Я должен рассмотреть здесь аргумент, выдвинутый в наше время, который никогда не приходил людям в голову в восемнадцатом веке; но поскольку он прекрасно вписывается в предмет предыдущего параграфа, я не мог найти лучшего места, чтобы поговорить о нем. Многие люди пришли к мысли, что конец общества близок, когда его религиозные идеи склонны ослабевать и исчезать. Они видят своего рода связь между открытым исповеданием доктрин Зенона и Эпикура в Афинах и Риме, с последующим отказом (по их мнению) от национальных культов, и падением двух республик. Они не замечают, что это практически единственные примеры, которые можно привести такого совпадения. Персидская империя во время своего падения находилась полностью под властью магов. Тир, Карфаген, Иудея, монархии ацтеков и перуанцев были поражены, фанатично цепляясь за свои алтари. Таким образом, нельзя утверждать, что все народы, чье существование как нации разрушается, в этот момент искупают грех, который они совершили, покинув веру своих отцов. Далее, даже два примера, которые идут на поддержку теории, кажутся доказывающими гораздо больше, чем они есть на самом деле. Я абсолютно отрицаю, что древние культы когда-либо были оставлены в Риме или Афинах до того дня, когда они были вытеснены в сердцах всех людей победоносной религией Христа. Другими словами, я верю, что никогда не было реального разрыва преемственности в религиозных верованиях любого народа на этой земле. Внешняя форма или внутренний смысл вероучения могли измениться; но мы всегда найдем какого-нибудь галльского Тевтата, уступающего место римскому Юпитеру, Юпитер — христианскому Богу, без какого-либо интервала неверия, точно так же, как мертвые уступают свое наследство живым. Следовательно, поскольку никогда не было нации, о которой можно было бы сказать, что у нее нет веры вообще, мы не имеем права предполагать, что «отсутствие веры вызывает разрушение государств».

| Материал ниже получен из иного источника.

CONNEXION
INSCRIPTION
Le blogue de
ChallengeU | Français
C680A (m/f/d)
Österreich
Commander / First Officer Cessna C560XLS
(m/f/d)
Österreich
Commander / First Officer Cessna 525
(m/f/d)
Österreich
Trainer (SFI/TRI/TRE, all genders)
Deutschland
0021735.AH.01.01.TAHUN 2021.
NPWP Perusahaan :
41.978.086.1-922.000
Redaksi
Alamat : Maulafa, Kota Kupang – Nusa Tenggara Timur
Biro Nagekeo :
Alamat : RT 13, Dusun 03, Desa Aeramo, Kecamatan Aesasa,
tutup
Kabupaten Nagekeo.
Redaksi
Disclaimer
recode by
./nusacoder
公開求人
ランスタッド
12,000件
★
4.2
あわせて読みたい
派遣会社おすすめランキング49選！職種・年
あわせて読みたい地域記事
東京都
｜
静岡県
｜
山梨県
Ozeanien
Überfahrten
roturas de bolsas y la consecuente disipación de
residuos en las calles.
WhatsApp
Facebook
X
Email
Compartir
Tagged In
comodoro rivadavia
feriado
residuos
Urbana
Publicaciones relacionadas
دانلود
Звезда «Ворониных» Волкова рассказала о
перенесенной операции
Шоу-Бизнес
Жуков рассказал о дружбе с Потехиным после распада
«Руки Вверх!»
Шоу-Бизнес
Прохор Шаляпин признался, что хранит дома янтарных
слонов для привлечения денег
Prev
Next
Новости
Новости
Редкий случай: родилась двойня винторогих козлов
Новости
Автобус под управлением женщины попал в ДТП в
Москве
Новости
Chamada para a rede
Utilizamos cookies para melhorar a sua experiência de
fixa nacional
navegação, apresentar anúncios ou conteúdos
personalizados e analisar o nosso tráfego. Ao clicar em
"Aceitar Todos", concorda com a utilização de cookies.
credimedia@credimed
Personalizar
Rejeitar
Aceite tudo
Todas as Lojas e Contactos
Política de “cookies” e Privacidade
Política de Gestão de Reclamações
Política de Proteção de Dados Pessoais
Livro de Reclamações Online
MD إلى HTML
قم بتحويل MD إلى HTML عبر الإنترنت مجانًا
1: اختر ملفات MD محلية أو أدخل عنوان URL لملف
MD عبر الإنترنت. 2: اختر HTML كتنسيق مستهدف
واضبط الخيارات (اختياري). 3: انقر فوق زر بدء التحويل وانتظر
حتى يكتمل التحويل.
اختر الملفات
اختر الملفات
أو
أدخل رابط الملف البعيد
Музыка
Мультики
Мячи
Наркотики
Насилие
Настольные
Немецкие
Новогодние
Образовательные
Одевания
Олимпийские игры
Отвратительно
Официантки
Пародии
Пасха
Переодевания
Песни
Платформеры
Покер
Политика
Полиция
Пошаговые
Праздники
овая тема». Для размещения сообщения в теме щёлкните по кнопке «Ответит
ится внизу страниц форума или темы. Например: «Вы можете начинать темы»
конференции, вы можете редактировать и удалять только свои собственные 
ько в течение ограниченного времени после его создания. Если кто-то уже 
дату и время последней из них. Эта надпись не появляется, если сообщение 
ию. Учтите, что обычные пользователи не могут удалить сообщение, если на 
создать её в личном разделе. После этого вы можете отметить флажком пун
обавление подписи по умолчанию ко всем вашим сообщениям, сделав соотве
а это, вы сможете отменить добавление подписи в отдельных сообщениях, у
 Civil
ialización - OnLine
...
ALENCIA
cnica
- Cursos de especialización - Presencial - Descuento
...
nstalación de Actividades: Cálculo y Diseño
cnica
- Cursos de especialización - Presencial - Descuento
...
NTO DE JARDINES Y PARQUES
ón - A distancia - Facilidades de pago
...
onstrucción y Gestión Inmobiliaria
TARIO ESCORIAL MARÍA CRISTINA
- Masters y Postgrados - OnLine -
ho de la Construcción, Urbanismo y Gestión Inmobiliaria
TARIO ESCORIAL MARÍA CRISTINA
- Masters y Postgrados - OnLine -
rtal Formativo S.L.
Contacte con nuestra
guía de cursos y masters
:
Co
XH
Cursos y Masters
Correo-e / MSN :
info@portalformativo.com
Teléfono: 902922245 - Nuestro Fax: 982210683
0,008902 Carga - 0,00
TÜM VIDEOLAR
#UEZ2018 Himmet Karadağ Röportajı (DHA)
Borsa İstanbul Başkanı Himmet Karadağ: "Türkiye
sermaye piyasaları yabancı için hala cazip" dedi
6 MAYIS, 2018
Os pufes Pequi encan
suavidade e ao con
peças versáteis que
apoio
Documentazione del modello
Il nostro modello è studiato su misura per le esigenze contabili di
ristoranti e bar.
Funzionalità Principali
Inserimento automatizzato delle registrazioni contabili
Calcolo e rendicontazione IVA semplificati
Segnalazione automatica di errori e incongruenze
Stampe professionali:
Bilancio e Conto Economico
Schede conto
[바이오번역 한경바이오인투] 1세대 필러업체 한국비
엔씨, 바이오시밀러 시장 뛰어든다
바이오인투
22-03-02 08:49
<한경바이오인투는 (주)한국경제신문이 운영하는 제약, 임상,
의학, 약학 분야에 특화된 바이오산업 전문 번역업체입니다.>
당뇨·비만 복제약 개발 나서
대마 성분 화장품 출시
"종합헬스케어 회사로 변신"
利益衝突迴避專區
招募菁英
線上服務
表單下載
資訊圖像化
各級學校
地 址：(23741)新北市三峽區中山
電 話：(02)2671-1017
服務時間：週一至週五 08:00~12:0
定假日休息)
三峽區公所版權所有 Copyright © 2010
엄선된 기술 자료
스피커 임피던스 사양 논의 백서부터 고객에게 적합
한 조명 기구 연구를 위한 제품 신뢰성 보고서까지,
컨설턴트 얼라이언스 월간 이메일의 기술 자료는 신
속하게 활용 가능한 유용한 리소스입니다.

Я вполне вижу основания, на которых базируется такой взгляд. Его защитники расскажут нам об «известном факте», что немного до времени Перикла в Афинах и около эпохи Сципионов в Риме высшие классы становились все более склонными, сначала рассуждать о своей религии, затем сомневаться в ней, а наконец отказаться от всякой веры в нее и гордиться тем, что они атеисты. Мало-помалу, нам скажут, привычка к атеизму распространялась, пока не осталось никого с какими-либо претензиями на интеллект вообще, кто не вызывал бы одного авгура пройти мимо другого, не улыбаясь.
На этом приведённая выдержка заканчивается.